------ EXTRACTED ENTRIES

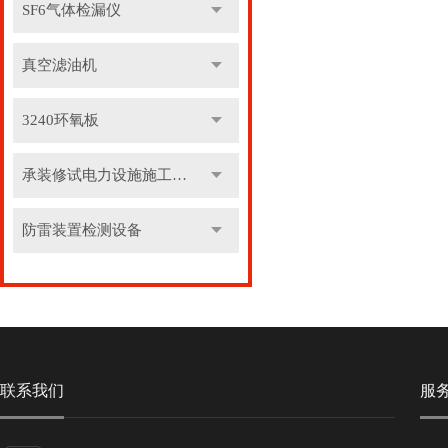
SF6气体检漏仪
真空滤油机
3240环氧板
承装修试电力设施施工机具
防雷装置检测设备
联系我们
服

------------

* PROBLEM STATEMENT *
Write out all the records again, exactly, minus any pictures.

* RESPONSE TO THE EXERCISE *
SF6气体检漏仪
真空滤油机
3240环氧板
承装修试电力设施施工机具
防雷装置检测设备
联系我们
服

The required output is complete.